Question

Use the given substitution to evaluate the following indefinite integrals. Check your answer by differentiating. $$\int 2 x\left(x^{2}+1\right)^{4} d x, u=x^{2}+1$$

Short answer

Question: Evaluate the indefinite integral: \(\int 2x(x^2+1)^4 dx\), using the substitution \(u=x^2 + 1\). Then, check your answer by differentiation. Answer: The indefinite integral \(\int 2x(x^2+1)^4 dx\) evaluates to \(\frac{(x^2+1)^5}{5}+C\), and the derivative of that expression confirms its validity.

Step-by-step solution

Introduce the substitution and find the derivative of u

Given our substitution \(u=x^2 + 1\), let's determine \(du\). Differentiating with respect to \(x\): $$\frac{d}{d x}u=\frac{d}{d x}(x^2+1)$$ $$\frac{d}{d x}u=2 x dx$$ Now, let's solve for \(dx\): $$dx=\frac{du}{2x}$$

Replace the variables in the integral using the substitution

Now that we have \(dx\) and the substitution \(u\), we can rewrite the integral in terms of \(u\): $$\int 2x (x^2+1)^4 dx = \int 2x (u)^4 \frac{du}{2x}$$ As you can see, the \(2x\) terms in the numerator and denominator cancel out, leaving us with the integral: $$\int u^4 du$$

Evaluate the integral

Now, evaluate the integral: $$\int u^4 du=\frac{u^5}{5}+C$$ Since we are required to find the indefinite integral in terms of\(x\), we need to rewrite this expression using the definition of \(u\): $$\frac{u^5}{5}+C=\frac{(x^2+1)^5}{5}+C$$

Check by differentiating

Let's check the answer by finding its derivative. The derivative should match the original integrand: $$\frac{d}{d x}\left(\frac{(x^2+1)^5}{5}+C\right)=\frac{5}{5}(x^2+1)^4(2x)=2x(x^2+1)^4$$ Since the result matches the original integrand, our integration is correct. The solution to the given integral is: $$\int 2x(x^2+1)^4 dx = \frac{(x^2+1)^5}{5}+C$$

Key concepts

U-Substitution

The method of u-substitution is a powerful technique for solving indefinite integrals, especially when a composite function is involved.
Think of it as a way to simplify the integral by temporarily swapping out the more complex parts of the function with a single variable, usually denoted as u. This makes the integral look more standard and easier to manage.

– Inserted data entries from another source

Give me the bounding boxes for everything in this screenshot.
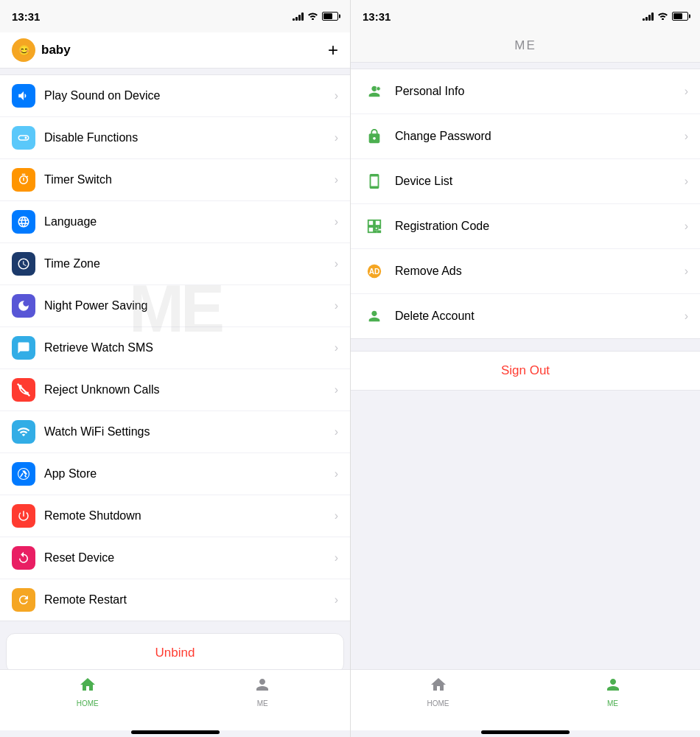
reset-device-icon	[12, 546, 35, 570]
change-password-label: Change Password	[395, 130, 685, 143]
svg-text:AD: AD	[369, 268, 380, 276]
night-power-saving-icon	[12, 294, 35, 318]
watch-wifi-settings-icon	[12, 420, 35, 444]
right-nav-me-label: ME	[607, 699, 618, 708]
left-scroll-content: ME Play Sound on Device › Disable Functi…	[0, 69, 350, 669]
right-header: ME	[351, 32, 700, 63]
change-password-chevron: ›	[685, 130, 688, 143]
right-status-icons	[643, 11, 688, 22]
reject-unknown-calls-label: Reject Unknown Calls	[44, 383, 335, 397]
menu-item-watch-wifi-settings[interactable]: Watch WiFi Settings ›	[0, 411, 350, 453]
right-wifi-icon	[657, 11, 668, 22]
right-menu-item-change-password[interactable]: Change Password ›	[351, 114, 700, 159]
personal-info-chevron: ›	[685, 85, 688, 98]
menu-item-time-zone[interactable]: Time Zone ›	[0, 243, 350, 285]
left-menu-section: Play Sound on Device › Disable Functions…	[0, 74, 350, 621]
svg-rect-8	[375, 231, 377, 232]
timer-switch-icon	[12, 168, 35, 192]
menu-item-language[interactable]: Language ›	[0, 201, 350, 243]
svg-rect-7	[379, 227, 380, 228]
play-sound-label: Play Sound on Device	[44, 89, 335, 102]
sign-out-button[interactable]: Sign Out	[501, 363, 550, 377]
left-wifi-icon	[307, 11, 318, 22]
svg-rect-9	[378, 231, 381, 232]
reject-unknown-calls-chevron: ›	[335, 383, 338, 397]
reset-device-chevron: ›	[335, 551, 338, 565]
svg-rect-5	[368, 227, 374, 232]
right-spacer	[351, 339, 700, 351]
menu-item-disable-functions[interactable]: Disable Functions ›	[0, 117, 350, 159]
home-icon	[79, 676, 97, 698]
menu-item-remote-shutdown[interactable]: Remote Shutdown ›	[0, 495, 350, 537]
right-signal-icon	[643, 12, 654, 21]
right-nav-home[interactable]: HOME	[351, 676, 525, 708]
right-panel: 13:31 ME ME	[350, 0, 700, 737]
right-menu-item-personal-info[interactable]: Personal Info ›	[351, 69, 700, 114]
disable-functions-chevron: ›	[335, 131, 338, 144]
right-menu-item-device-list[interactable]: Device List ›	[351, 159, 700, 204]
menu-item-reject-unknown-calls[interactable]: Reject Unknown Calls ›	[0, 369, 350, 411]
menu-item-retrieve-watch-sms[interactable]: Retrieve Watch SMS ›	[0, 327, 350, 369]
right-time: 13:31	[363, 10, 391, 23]
left-nav-me-label: ME	[257, 699, 268, 708]
left-nav-home[interactable]: HOME	[0, 676, 175, 708]
disable-functions-label: Disable Functions	[44, 131, 335, 144]
right-menu-section: Personal Info › Change Password › Device…	[351, 69, 700, 339]
retrieve-watch-sms-icon	[12, 336, 35, 360]
svg-point-2	[377, 87, 381, 91]
retrieve-watch-sms-chevron: ›	[335, 341, 338, 354]
night-power-saving-label: Night Power Saving	[44, 299, 335, 312]
personal-info-icon	[363, 80, 386, 103]
right-menu-item-registration-code[interactable]: Registration Code ›	[351, 204, 700, 249]
disable-functions-icon	[12, 126, 35, 150]
right-status-bar: 13:31	[351, 0, 700, 32]
sign-out-section: Sign Out	[351, 351, 700, 391]
add-button[interactable]: +	[328, 41, 338, 59]
right-menu-item-delete-account[interactable]: Delete Account ›	[351, 294, 700, 338]
menu-item-play-sound[interactable]: Play Sound on Device ›	[0, 75, 350, 117]
remote-restart-label: Remote Restart	[44, 593, 335, 607]
right-menu-item-remove-ads[interactable]: AD Remove Ads ›	[351, 249, 700, 294]
avatar: 😊	[12, 38, 35, 62]
app-store-icon	[12, 462, 35, 486]
time-zone-label: Time Zone	[44, 257, 335, 270]
right-home-indicator	[481, 730, 570, 734]
menu-item-night-power-saving[interactable]: Night Power Saving ›	[0, 285, 350, 327]
left-panel: 13:31 😊 baby + ME	[0, 0, 350, 737]
right-bottom-nav: HOME ME	[351, 669, 700, 730]
remote-shutdown-label: Remote Shutdown	[44, 509, 335, 523]
left-battery-icon	[322, 12, 338, 21]
right-me-icon	[604, 676, 622, 698]
device-list-label: Device List	[395, 175, 685, 188]
left-time: 13:31	[12, 10, 40, 23]
unbind-button[interactable]: Unbind	[155, 646, 195, 660]
remove-ads-chevron: ›	[685, 265, 688, 278]
reject-unknown-calls-icon	[12, 378, 35, 402]
night-power-saving-chevron: ›	[335, 299, 338, 312]
unbind-section: Unbind	[6, 633, 344, 669]
reset-device-label: Reset Device	[44, 551, 335, 565]
language-chevron: ›	[335, 215, 338, 228]
device-name: baby	[41, 43, 71, 57]
left-nav-me[interactable]: ME	[175, 676, 351, 708]
right-battery-icon	[672, 12, 688, 21]
left-status-bar: 13:31	[0, 0, 350, 32]
remove-ads-label: Remove Ads	[395, 265, 685, 278]
personal-info-label: Personal Info	[395, 85, 685, 98]
left-header-left: 😊 baby	[12, 38, 71, 62]
menu-item-remote-restart[interactable]: Remote Restart ›	[0, 579, 350, 621]
menu-item-reset-device[interactable]: Reset Device ›	[0, 537, 350, 579]
menu-item-app-store[interactable]: App Store ›	[0, 453, 350, 495]
svg-rect-4	[375, 220, 380, 226]
left-status-icons	[293, 11, 338, 22]
watch-wifi-settings-chevron: ›	[335, 425, 338, 439]
left-home-indicator	[131, 730, 220, 734]
right-header-title: ME	[514, 38, 536, 52]
svg-line-0	[18, 384, 30, 397]
menu-item-timer-switch[interactable]: Timer Switch ›	[0, 159, 350, 201]
left-nav-home-label: HOME	[77, 699, 99, 708]
timer-switch-label: Timer Switch	[44, 173, 335, 186]
right-nav-me[interactable]: ME	[525, 676, 700, 708]
registration-code-chevron: ›	[685, 220, 688, 233]
language-icon	[12, 210, 35, 234]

Steps to Apply U-Substitution:

• Identify a portion of the integrand that can be substituted with a single variable u.
• Determine du by differentiating u with respect to x.
• Replace all instances of the chosen part with u, and dx with du, making sure the integral is in terms of u only.
• Solve the simplified integral as you would any basic integral.
• After integrating, substitute back the original variables to return to the original variable x.

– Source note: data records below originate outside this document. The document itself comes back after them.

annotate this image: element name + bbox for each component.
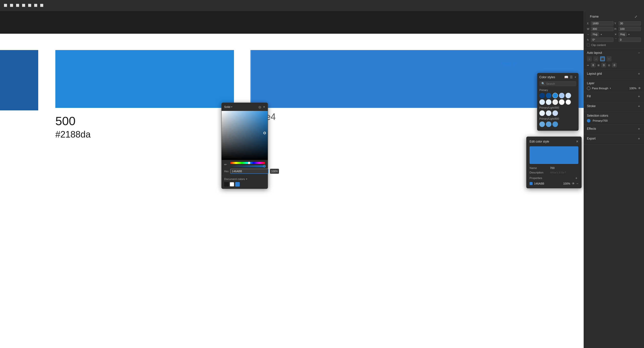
layout-dots-icon[interactable]: ··· — [607, 56, 612, 61]
ecs-desc-input[interactable]: What's it for? — [550, 171, 578, 174]
rotation-value[interactable]: 0° — [591, 37, 614, 42]
cs-swatches-light800 — [539, 121, 576, 127]
align-center-icon[interactable]: ⬜ — [9, 3, 14, 8]
layer-eye-icon[interactable]: 👁 — [638, 86, 641, 90]
align-bottom-icon[interactable]: ⬜ — [33, 3, 38, 8]
cs-list-icon[interactable]: ☰ — [570, 75, 573, 79]
align-top-icon[interactable]: ⬜ — [21, 3, 26, 8]
picker-close-button[interactable]: × — [263, 105, 265, 109]
cs-search-box[interactable]: 🔍 — [539, 81, 576, 86]
cs-swatch-light800-3[interactable] — [552, 121, 558, 127]
ecs-desc-label: Description — [530, 171, 548, 174]
color-rect-dark[interactable] — [0, 50, 38, 110]
ecs-properties-add[interactable]: + — [574, 176, 578, 180]
picker-header: Solid ▾ ◎ × — [222, 103, 268, 111]
stroke-add[interactable]: + — [637, 104, 641, 108]
color-rect-right[interactable]: Primary - 03 — [250, 50, 584, 108]
ecs-prop-minus-icon[interactable]: − — [576, 182, 578, 186]
eyedropper-icon[interactable]: ✏ — [224, 163, 228, 167]
layout-right-icon[interactable]: → — [593, 56, 598, 61]
layout-down-icon[interactable]: ↓ — [587, 56, 592, 61]
ecs-prop-opacity[interactable]: 100% — [563, 182, 570, 185]
ecs-prop-swatch[interactable] — [530, 182, 533, 185]
opacity-slider[interactable] — [230, 165, 265, 167]
cs-swatch-light800-1[interactable] — [539, 121, 545, 127]
cs-swatch-primary-4[interactable] — [559, 93, 565, 98]
export-add[interactable]: + — [637, 137, 641, 141]
cs-book-icon[interactable]: 📖 — [564, 75, 568, 79]
ecs-name-value[interactable]: 700 — [550, 166, 578, 169]
opacity-value[interactable]: 100% — [629, 87, 636, 90]
hex-input[interactable] — [230, 169, 268, 174]
cs-swatch-light900-1[interactable] — [539, 110, 545, 116]
auto-layout-icons: ↓ → ⬛ ··· — [587, 56, 641, 61]
right-panel: Frame ⤢ X 1680 Y 30 W 300 H 100 — [584, 11, 644, 348]
picker-target-icon[interactable]: ◎ — [258, 105, 261, 109]
cs-swatch-primary-1[interactable] — [539, 93, 545, 98]
hug-label-2: ✕ — [615, 33, 618, 36]
cs-swatch-primary-8[interactable] — [552, 99, 558, 105]
h-value[interactable]: 100 — [619, 27, 641, 31]
stroke-title: Stroke — [587, 104, 596, 108]
selection-color-name[interactable]: Primary/700 — [593, 119, 608, 122]
layout-grid-add[interactable]: + — [637, 72, 641, 76]
clip-content-checkbox[interactable] — [587, 44, 590, 47]
picker-type-button[interactable]: Solid ▾ — [224, 105, 232, 108]
frame-expand-icon[interactable]: ⤢ — [634, 15, 638, 19]
cs-swatch-primary-9[interactable] — [559, 99, 565, 105]
cs-swatch-primary-5[interactable] — [566, 93, 571, 98]
padding-value-2[interactable]: 0 — [612, 63, 617, 67]
cs-swatch-primary-3[interactable] — [552, 93, 558, 98]
doc-swatch-3[interactable] — [235, 182, 240, 187]
doc-swatch-2[interactable] — [230, 182, 234, 187]
doc-colors-header[interactable]: Document colors ▾ — [224, 178, 265, 181]
ecs-prop-hex[interactable]: 146ABB — [534, 182, 562, 185]
layout-align-icon[interactable]: ⬛ — [600, 56, 605, 61]
corner-label: ⌒ — [615, 38, 618, 41]
canvas-content[interactable]: Primary - 03 500 #2188da …e4 — [0, 34, 584, 348]
picker-gradient-area[interactable] — [222, 111, 268, 160]
cs-swatch-light900-2[interactable] — [546, 110, 551, 116]
align-left-icon[interactable]: ⬜ — [3, 3, 8, 8]
cs-swatch-primary-10[interactable] — [566, 99, 571, 105]
selection-color-swatch[interactable] — [587, 119, 590, 122]
spacing-value[interactable]: 8 — [591, 63, 595, 67]
doc-colors-swatches — [224, 182, 265, 187]
align-middle-icon[interactable]: ⬜ — [27, 3, 32, 8]
cs-swatch-light800-2[interactable] — [546, 121, 551, 127]
cs-add-icon[interactable]: + — [574, 75, 576, 79]
padding-value-1[interactable]: 0 — [601, 63, 606, 67]
cs-search-input[interactable] — [546, 82, 574, 85]
export-title-row: Export + — [587, 137, 641, 141]
picker-sliders — [230, 162, 265, 167]
canvas-area[interactable]: Primary - 03 500 #2188da …e4 — [0, 11, 584, 348]
blend-mode-arrow[interactable]: ▾ — [610, 87, 611, 90]
hug-button-1[interactable]: Hug — [591, 32, 599, 36]
distribute-icon[interactable]: ⬜ — [39, 3, 44, 8]
y-value[interactable]: 30 — [619, 21, 641, 26]
cs-group-light900: Primary/Light/900 — [539, 106, 576, 109]
clip-content-row: Clip content — [587, 44, 641, 47]
color-rect-blue[interactable] — [55, 50, 234, 108]
cs-swatch-primary-7[interactable] — [546, 99, 551, 105]
effects-add[interactable]: + — [637, 127, 641, 131]
w-value[interactable]: 300 — [591, 27, 614, 31]
x-value[interactable]: 1680 — [591, 21, 614, 26]
hug-button-2[interactable]: Hug — [619, 32, 627, 36]
fill-add[interactable]: + — [637, 94, 641, 98]
doc-swatch-1[interactable] — [224, 182, 229, 187]
align-right-icon[interactable]: ⬜ — [15, 3, 20, 8]
opacity-input[interactable] — [270, 169, 279, 174]
cs-search-icon: 🔍 — [541, 82, 545, 85]
blend-mode-value[interactable]: Pass through — [592, 87, 608, 90]
corner-value[interactable]: 0 — [619, 37, 641, 42]
corner-group: ⌒ 0 — [615, 37, 641, 42]
auto-layout-minus[interactable]: − — [637, 51, 641, 55]
cs-swatch-light900-3[interactable] — [552, 110, 558, 116]
ecs-close-button[interactable]: × — [576, 139, 578, 144]
cs-swatch-primary-6[interactable] — [539, 99, 545, 105]
ecs-prop-eye-icon[interactable]: 👁 — [572, 182, 575, 185]
hue-slider[interactable] — [230, 162, 265, 164]
picker-header-icons: ◎ × — [258, 105, 265, 109]
cs-swatch-primary-2[interactable] — [546, 93, 551, 98]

By applying this method, we can turn a challenging integral into something more familiar and straightforward to solve.

Integration by Substitution

Similar to u-substitution, integration by substitution is useful when integrating a function that is the product of a function and its derivative, or when the integrand is a composite function.
This technique requires some intuition to spot parts of the integrand that can be replaced, simplifying the integral. In essence, it transforms the integral into a simpler form that we can easily tackle.

Typical Scenarios for Integration by Substitution:

• A function is multiplied by its derivative.
• The integral involves a composite function where a function is nested inside another.

After performing the substitution and solving the integral, don't forget to substitute the original variables back in to express the answer in terms of the original variable.

Antiderivative

The concept of the antiderivative is central to integration. An antiderivative of a function f(x) is simply another function F(x) such that when differentiated, it results back in f(x).
Finding an antiderivative means reversing the process of differentiation. For every function f(x), there exists an infinite number of antiderivatives, and these form the family of functions F(x) + C, where C is the constant of integration.

Why Antiderivatives Matter:

• They are integral to solving indefinite integrals.
• Antiderivatives help us calculate the area under a curve in a graph.
• They are used to describe accumulated quantities, like distance or mass.

C represents any potential starting point of accumulation and therefore must be included until additional conditions can specify its value.

Differentiation to Check Integration

One of the best ways to verify that an indefinite integral has been solved correctly is through differentiation. Since taking the derivative of an antiderivative should yield the original function, we can use this property as a way to check our work.
After solving an integral, if we differentiate the result and it matches the original integrand, this confirms the integration process was accurate.

Using Differentiation to Check Your Work:

• Integrate the function to find the antiderivative.
• Use differentiation rules to find the derivative of the antiderivative.
• Compare the derivative with the original integrand. If they are identical, the integration is correct.

This process helps ensure accuracy and builds understanding of the relationship between differentiation and integration.